The cluster contains 3 nodes:

  • Master - m1.medium. The instance has 6 cores and 16GB RAM and 60GB storage
  • Workerone- m1.medium. The instance has 6 cores and 16GB RAM and 60GB storage
  • Workertwo - m1.medium. The instance has 6 cores and 16GB RAM and 60GB storage
rancher-nodes
Fig - Cluster Nodes

Memory Allocated for each application

Screenshot from 2022-05-05 21-06-35
Fig - Kubernetes services

Soak Testing

Soak testing is to stress the system over time simulating a typical system which runs for a long time. Many flaws in the design like memory leak, storage running out, network bottleneck. While soak test is running we are recording response status, ie. correctness of the response and the consistency of the response time.

By performing soak test we are hoping to find if the system degrade over time under heavy load. The most 2 common functionality of our application are registering a user and adding user to a group. Hence we performed soak test for ~8 hours to register 10000 users and adding these 10000 users to a group.

Screenshot from 2022-05-05 16-58-20
Fig - Soak testing report

Results

We observed that all 20000 API request were successful. However, we observed some inconsistency over time.

Here you can observe that some API request took more than 1500 ms. As the response time of the APIs are distributed we can say that consistent response time is not maintained.

Screenshot from 2022-05-05 16-10-15
Fig - Response time overview

We also noticed that the response time for different API is different. Here we can observe posting the user to a group is taking longer than registering a user.
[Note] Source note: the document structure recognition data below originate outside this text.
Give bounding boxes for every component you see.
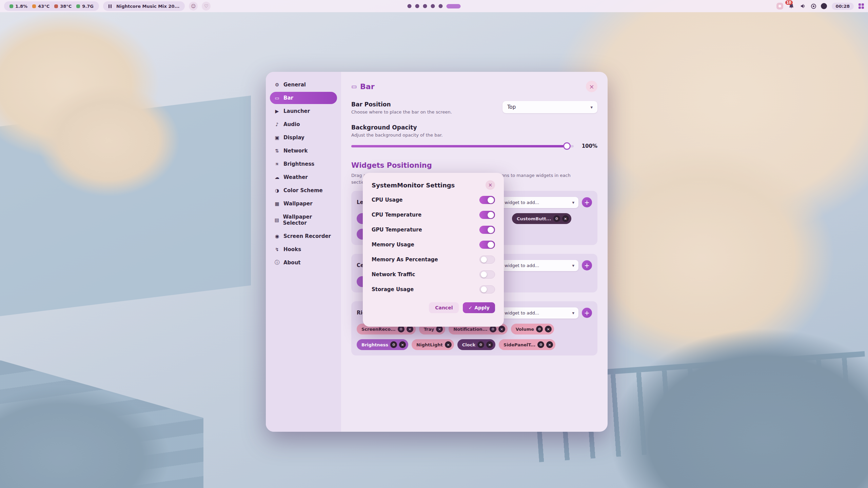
- audio-icon: ♪: [274, 122, 280, 127]
- opacity-slider[interactable]: [351, 145, 574, 147]
- toggle-row: Memory Usage: [372, 237, 495, 252]
- sidebar-item-wallpaper-selector[interactable]: ▤ Wallpaper Selector: [270, 211, 337, 229]
- plus-icon: +: [584, 199, 590, 206]
- gear-icon: ⚙: [539, 343, 542, 347]
- chip-remove-button[interactable]: ×: [562, 215, 569, 222]
- cpu-usage-stat: 1.8%: [9, 4, 27, 9]
- notifications-button[interactable]: 10: [788, 3, 795, 9]
- close-icon: ×: [548, 343, 551, 347]
- left-add-widget-button[interactable]: +: [582, 197, 592, 207]
- favorites-button[interactable]: ♡: [202, 2, 211, 11]
- workspace-dot[interactable]: [408, 4, 412, 8]
- center-add-widget-dropdown[interactable]: widget to add... ▾: [500, 260, 578, 271]
- sidebar-item-weather[interactable]: ☁ Weather: [270, 171, 337, 183]
- chip-remove-button[interactable]: ×: [399, 341, 406, 348]
- chip-brightness[interactable]: Brightness ⚙ ×: [357, 339, 408, 350]
- workspace-dot[interactable]: [431, 4, 435, 8]
- chip-sidepaneltoggle[interactable]: SidePanelT... ⚙ ×: [499, 339, 555, 350]
- chip-settings-button[interactable]: ⚙: [477, 341, 484, 348]
- memory-usage-toggle[interactable]: [479, 241, 495, 249]
- chip-remove-button[interactable]: ×: [407, 326, 413, 332]
- workspace-indicator: [408, 0, 461, 12]
- chip-nightlight[interactable]: NightLight ×: [412, 339, 454, 350]
- right-add-widget-button[interactable]: +: [582, 308, 592, 318]
- status-bar: 1.8% 43°C 38°C 9.7G Nightcore Music Mix …: [0, 0, 868, 12]
- chip-remove-button[interactable]: ×: [445, 341, 452, 348]
- cloud-icon: ☁: [274, 175, 280, 180]
- chip-settings-button[interactable]: ⚙: [390, 341, 397, 348]
- sidebar-item-display[interactable]: ▣ Display: [270, 131, 337, 144]
- chip-settings-button[interactable]: ⚙: [553, 215, 560, 222]
- record-icon[interactable]: [811, 4, 816, 9]
- sidebar-item-screen-recorder[interactable]: ◉ Screen Recorder: [270, 230, 337, 242]
- chip-settings-button[interactable]: ⚙: [490, 326, 496, 332]
- bar-icon: ▭: [351, 83, 357, 90]
- close-icon: ×: [401, 343, 404, 347]
- dashboard-grid-icon[interactable]: [859, 3, 864, 9]
- center-add-widget-button[interactable]: +: [582, 260, 592, 270]
- storage-usage-toggle[interactable]: [479, 285, 495, 293]
- modal-close-button[interactable]: ×: [486, 180, 495, 190]
- sidebar-item-general[interactable]: ⚙ General: [270, 79, 337, 91]
- gear-icon: ⚙: [491, 327, 495, 331]
- gpu-temperature-toggle[interactable]: [479, 226, 495, 234]
- volume-button[interactable]: [800, 3, 806, 9]
- chip-remove-button[interactable]: ×: [498, 326, 505, 332]
- gear-icon: ⚙: [555, 217, 558, 221]
- sidebar-item-bar[interactable]: ▭ Bar: [270, 92, 337, 104]
- chip-settings-button[interactable]: ⚙: [398, 326, 405, 332]
- sidebar-item-hooks[interactable]: ↯ Hooks: [270, 243, 337, 256]
- clock[interactable]: 00:28: [832, 3, 854, 10]
- chip-clock[interactable]: Clock ⚙ ×: [457, 339, 495, 350]
- left-add-widget-dropdown[interactable]: widget to add... ▾: [500, 197, 578, 208]
- media-player-pill[interactable]: Nightcore Music Mix 20...: [103, 1, 185, 11]
- sidebar-item-brightness[interactable]: ☀ Brightness: [270, 158, 337, 170]
- emoji-button[interactable]: ☺: [189, 2, 198, 11]
- launcher-icon[interactable]: [776, 3, 783, 9]
- workspace-dot[interactable]: [423, 4, 427, 8]
- cpu-temperature-toggle[interactable]: [479, 211, 495, 219]
- apply-button[interactable]: ✓ Apply: [463, 302, 495, 313]
- settings-sidebar: ⚙ General ▭ Bar ▶ Launcher ♪ Audio ▣ Dis…: [266, 72, 341, 432]
- right-add-widget-dropdown[interactable]: widget to add... ▾: [500, 307, 578, 319]
- gear-icon: ⚙: [392, 343, 395, 347]
- close-icon: ×: [589, 83, 594, 90]
- sidebar-item-wallpaper[interactable]: ▦ Wallpaper: [270, 198, 337, 210]
- night-light-icon[interactable]: [821, 3, 827, 9]
- window-close-button[interactable]: ×: [586, 81, 597, 92]
- display-icon: ▣: [274, 135, 280, 140]
- toggle-row: Storage Usage: [372, 282, 495, 297]
- gear-icon: ⚙: [399, 327, 403, 331]
- sidebar-item-about[interactable]: ⓘ About: [270, 257, 337, 269]
- sidebar-item-network[interactable]: ⇅ Network: [270, 145, 337, 157]
- network-traffic-toggle[interactable]: [479, 270, 495, 279]
- workspace-dot[interactable]: [439, 4, 443, 8]
- chip-custombutton[interactable]: CustomButt... ⚙ ×: [512, 213, 571, 224]
- chip-remove-button[interactable]: ×: [546, 341, 553, 348]
- memory-as-percentage-toggle[interactable]: [479, 256, 495, 264]
- chevron-down-icon: ▾: [572, 263, 574, 268]
- sidebar-item-audio[interactable]: ♪ Audio: [270, 118, 337, 130]
- sidebar-item-color-scheme[interactable]: ◑ Color Scheme: [270, 184, 337, 197]
- notification-badge: 10: [785, 0, 793, 5]
- memory-stat: 9.7G: [76, 4, 94, 9]
- chip-settings-button[interactable]: ⚙: [537, 341, 544, 348]
- opacity-slider-handle[interactable]: [563, 142, 571, 150]
- cpu-temperature-icon: [32, 4, 36, 8]
- chip-volume[interactable]: Volume ⚙ ×: [511, 324, 554, 334]
- heart-icon: ♡: [204, 3, 209, 9]
- workspace-dot[interactable]: [415, 4, 419, 8]
- cancel-button[interactable]: Cancel: [429, 302, 459, 313]
- chip-remove-button[interactable]: ×: [486, 341, 493, 348]
- chip-remove-button[interactable]: ×: [436, 326, 443, 332]
- chip-remove-button[interactable]: ×: [545, 326, 552, 332]
- bar-icon: ▭: [274, 95, 280, 101]
- bar-position-dropdown[interactable]: Top ▾: [502, 101, 597, 113]
- sidebar-item-launcher[interactable]: ▶ Launcher: [270, 105, 337, 117]
- system-stats-pill[interactable]: 1.8% 43°C 38°C 9.7G: [4, 1, 99, 11]
- chevron-down-icon: ▾: [572, 200, 574, 205]
- chip-settings-button[interactable]: ⚙: [536, 326, 543, 332]
- cpu-usage-toggle[interactable]: [479, 196, 495, 204]
- workspace-active-pill[interactable]: [447, 4, 461, 8]
- pause-icon: [108, 4, 112, 8]
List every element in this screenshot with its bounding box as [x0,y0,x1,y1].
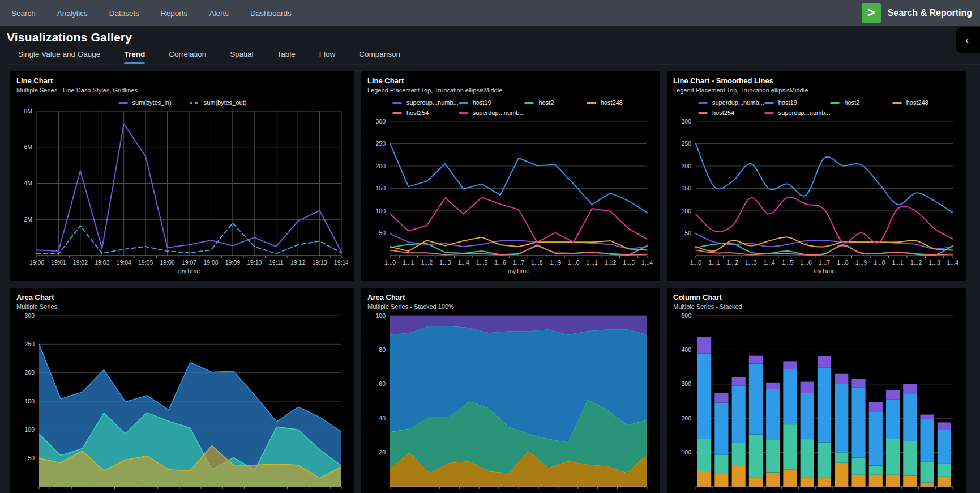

Screenshot from 2022-05-05 16-14-46
Fig - Response time distribution

Mitigation

To mitigate these issue, a possible plan is to increase minimum pods for group management services. This could help in achieving similar response time for both user management service and group management services.

Stress Testing

To gauge the limit of the system, we are planning to generate load such that the system breaks or starts to show signs of consistent failures

We are planning to increase the load by the order of magnitude of 10 users. To begin with we'll start with 1000 and then increment it to 10000.. and so forth.

While the system is under generated stress, we are recording the status code and response time. Ideally, even under stress we should see a consistent response time with low failure rate. Once we have established the upper limit of our system, we can allocate resource and plan according to the observed traffic.

Result

We started with 3000 users on the system, upon testing we realised that we have already hit the upper limit as 60% of the request failed.

Report for 3000 concurrent user running the application

Screenshot from 2022-05-05 21-57-46
Fig - Stress Test Report for 3000 users
Screenshot from 2022-05-05 21-58-40
Fig - Stress test statistics
Screenshot from 2022-05-05 21-58-04
Fig - Response time overview

We decremented the user count to 1000 user to find the max users which our application can support. But as you can see below, even with 1000 concurrent user the application couldn't handle the load. The failure rate of the application API was around 54%

Report for 1000 concurrent user running the application

Screenshot from 2022-05-05 21-52-27
Fig - Stress test report for 1000 users
Screenshot from 2022-05-05 21-52-53
Fig - Stress test statistics
Screenshot from 2022-05-05 21-53-32
Fig - Response time overview

Lastly, we tried to reduce the load as low as 50 user and yet the system was reporting 8% of API failure.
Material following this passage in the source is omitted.